**Action item:**
Nothing but the records, transcribed verbatim and stripped of images, should appear in the answer.

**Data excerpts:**

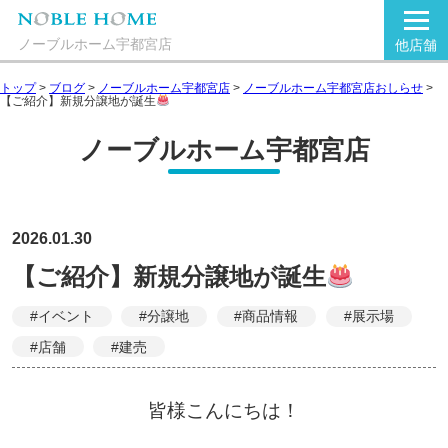
ノーブルホーム宇都宮店
他店舗
トップ
>
ブログ
>
ノーブルホーム宇都宮店
>
ノーブルホーム宇都宮店おしらせ
>
【ご紹介】新規分譲地が誕生
ノーブルホーム宇都宮店
2026.01.30
【ご紹介】新規分譲地が誕生
#イベント
#分譲地
#商品情報
#展示場
#店舗
#建売
皆様こんにちは！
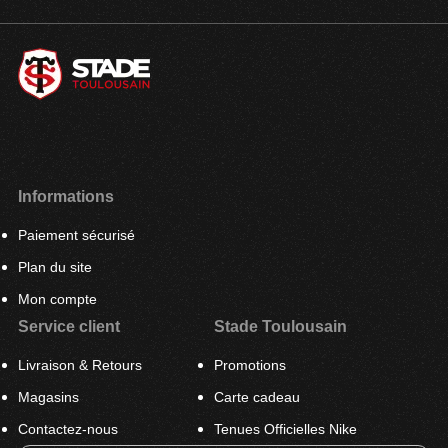
Informations
Paiement sécurisé
Plan du site
Mon compte
Service client
Stade Toulousain
Livraison & Retours
Promotions
Magasins
Carte cadeau
Contactez-nous
Tenues Officielles Nike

**Answer box:**
ノーブルホーム宇都宮店
他店舗
トップ
>
ブログ
>
ノーブルホーム宇都宮店
>
ノーブルホーム宇都宮店おしらせ
>
【ご紹介】新規分譲地が誕生
ノーブルホーム宇都宮店
2026.01.30
【ご紹介】新規分譲地が誕生
#イベント
#分譲地
#商品情報
#展示場
#店舗
#建売
皆様こんにちは！
Informations
Paiement sécurisé
Plan du site
Mon compte
Service client
Stade Toulousain
Livraison & Retours
Promotions
Magasins
Carte cadeau
Contactez-nous
Tenues Officielles Nike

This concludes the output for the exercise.